Hawk hit his next shot, a jumper from the top of the key. Dimitrius brought it down, and I motioned for him to dish me the pill. He led me just right. In my side sight I saw a black car rollin’ down Allison, but I didn’t stop to check it out. I drove off a pick, pulled up in front of Hawk, made a head move and watched him bite. Then I went up. I was way out there but I could tell from how the ball rolled off my fingers that it was gonna go. Ain’t no chains on those rims, but I could see the links dance as that rock dropped through. I’m sayin’ that I could see them dance in my mind.

We was runnin’ now The game was full-on and it was fierce. I grabbed one off the rim and made an outlet pass, then beat the defenders myself on the break. I saw black movin’ slow on 13th but I didn’t even think about it. I was higher than a motherfucker then, my feet and the court and the ball were all one thing. I felt like I could drain it from anywhere, and Hawk, I could see it in his eyes, he knew it, too.

I took the ball and dribbled it up. I knew what I was gonna do, knew exactly where I was gonna go with it, knew wasn’t nobody out there could stop me.

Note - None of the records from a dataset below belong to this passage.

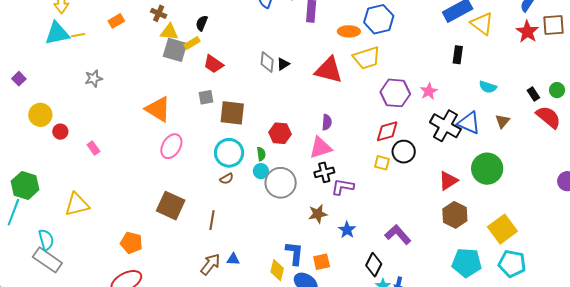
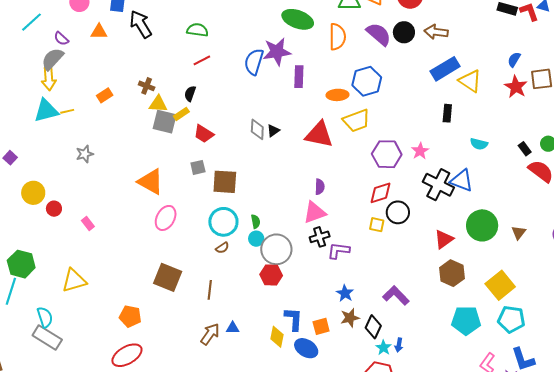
brown triangle: (502, 121) -> (519, 233), moved
red hexagon: (280, 133) -> (271, 275), moved
brown star: (318, 214) -> (350, 318), moved

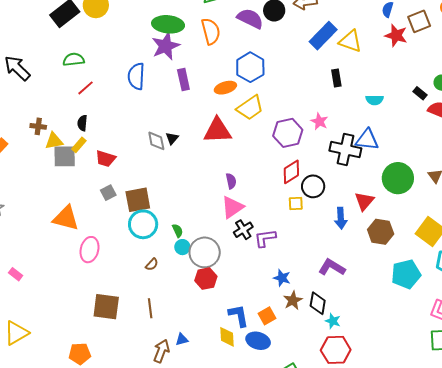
purple star: (277, 52) -> (166, 46), moved
cyan circle: (223, 222) -> (143, 224), moved
blue arrow: (399, 345) -> (341, 218), moved, size x1.5

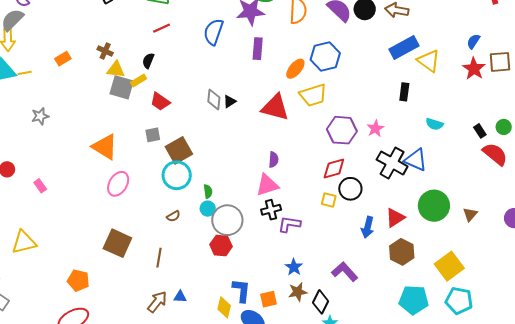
orange ellipse: (225, 88) -> (295, 69), turned -50
brown square: (138, 200) -> (179, 150), turned -36

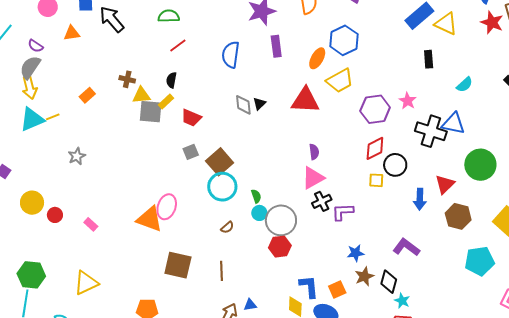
blue semicircle: (213, 32) -> (231, 55), moved
cyan semicircle: (434, 124) -> (465, 85), turned -48
orange triangle: (105, 147) -> (150, 219), moved
blue star: (294, 267) -> (356, 253), turned -30

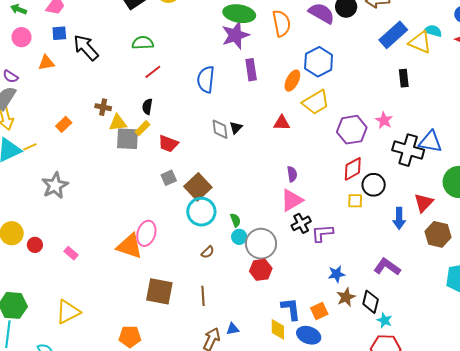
cyan semicircle: (465, 85) -> (433, 31), moved, turned -120
red triangle: (305, 100) -> (282, 123), size x0.6
gray star: (77, 156) -> (55, 186), size x1.5

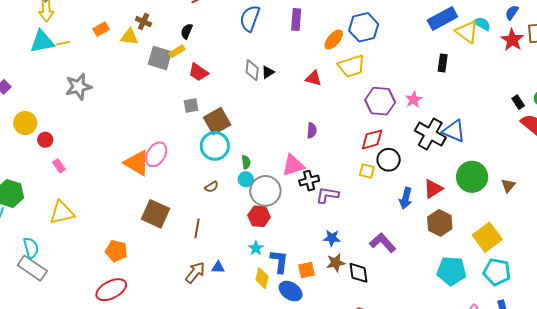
yellow triangle: (118, 123) -> (129, 37), moved
pink triangle: (292, 200) -> (293, 165), moved
pink rectangle: (71, 253) -> (59, 166), moved
black diamond: (371, 302) -> (359, 273), turned -35
cyan star: (385, 320) -> (256, 248), moved

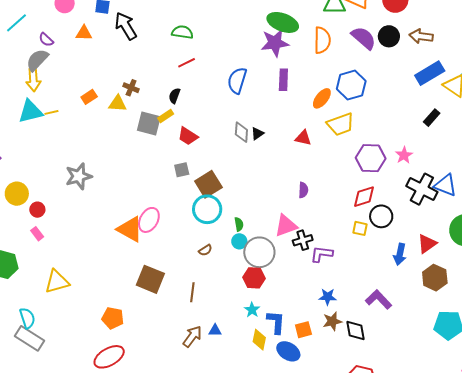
black rectangle: (443, 63) -> (432, 118), turned 36
gray star: (78, 87) -> (79, 176), moved
pink rectangle: (59, 166) -> (37, 234), moved

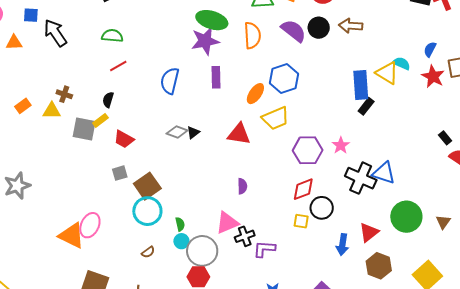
blue rectangle: (430, 73) -> (361, 85), moved, turned -60
gray diamond: (241, 132) -> (177, 132), turned -70
red triangle: (303, 138) -> (239, 134), size x1.4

I wasn’t thinkin’ about Wallace or the stoop of my moms’s shoulders or which nigga was gonna be lookin’ to fuck my baby sister, and I wasn’t thinkin’ on no job or college test or my future or nothin’ like that.

I was concentratin’ on droppin’ that pill through the hole. Watching myself doin’ it before I did. Out here in the sunshine, every dark thing far away. Runnin’ ball like I do. Thinkin’ that if I kept runnin’, that black Maxima and everything else, it would just go away.